Social Media and Macmillan vs. Amazon: A Lost Opportunity

Ami Greko, at the publishing/ social networking blog The New Sleekness, wrote up a smart post today about how Macmillan’s lack of a formal corporate social media strategy made for a lost opportunity to make the most of the debate that arose this weekend. While bloggers, Twitterers, and authors all over were weighing in–often in support of Macmillan–the publisher was not present in social media to take advantage those responses.

Here’s more from Greko:

Unfortunately, since Macmillan doesn’t have an established social media strategy as a corporation, or an official, empowered spokesperson who has spent the time building a respected and trusted presence in this arena, they didn’t have a way to leverage the support, or respond to their detractors.

No, ‘thank you!’ response to the number of indie booksellers who announced on Twitter that they would support Macmillan by hand-selling their titles.

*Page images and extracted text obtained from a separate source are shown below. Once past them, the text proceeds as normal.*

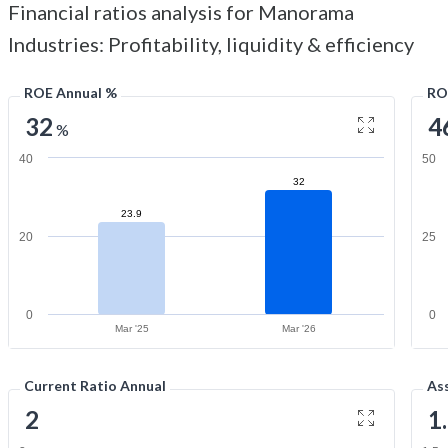
Financial ratios analysis for Manorama
Industries: Profitability, liquidity & efficiency
ROE Annual %
RO
32
4
%
40
50
32
23.9
20
25
0
0
Mar '25
Mar '26
Current Ratio Annual
As
2
1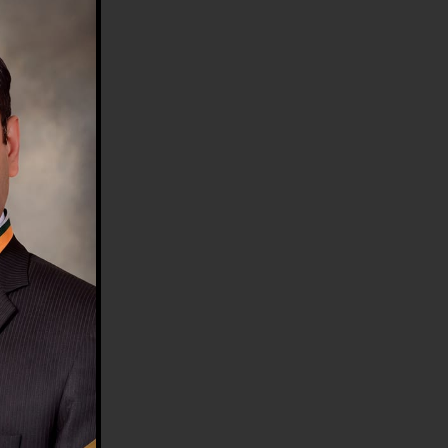
HE COUNTRY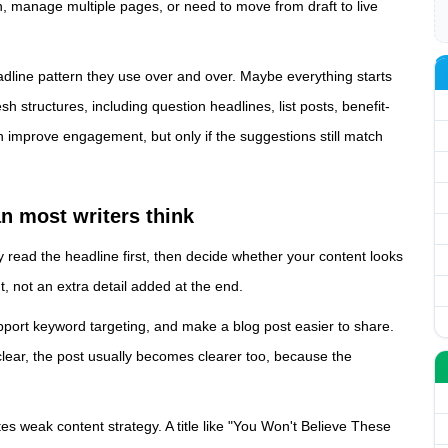
, manage multiple pages, or need to move from draft to live
eadline pattern they use over and over. Maybe everything starts
sh structures, including question headlines, list posts, benefit-
an improve engagement, but only if the suggestions still match
n most writers think
y read the headline first, then decide whether your content looks
nt, not an extra detail added at the end.
pport keyword targeting, and make a blog post easier to share.
 clear, the post usually becomes clearer too, because the
tes weak content strategy. A title like "You Won't Believe These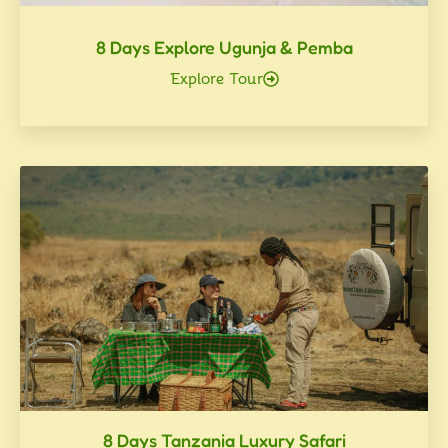
8 Days Explore Ugunja & Pemba
Explore Tour
8 Days Tanzania Luxury Safari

No comments on the blogs of authors like John Scalzi or Tobias Buckell, who wrote insightful, even-handed posts about the dispute and urged their readers to understand Macmillan’s side.

But most importantly, without a corporate social media strategy, the company couldn’t leverage a response to authors like Cory Doctorow, or blogs like the Business Insider, who both raised legitimate concerns about the nature of this fight and its impact on authors.

The Macmillan vs. Amazon fight proves that publishing is hardly a 9-5, weekday enterprise (this all unfolded over the weekend!), and big publishers can no longer pretend that the business is only the province of businessmen. All parties involved are much more savvy, and publishers need to reach out on everyone’s terms. This ain’t your father’s publishing industry–really, it’s your screen-fixated nephew’s.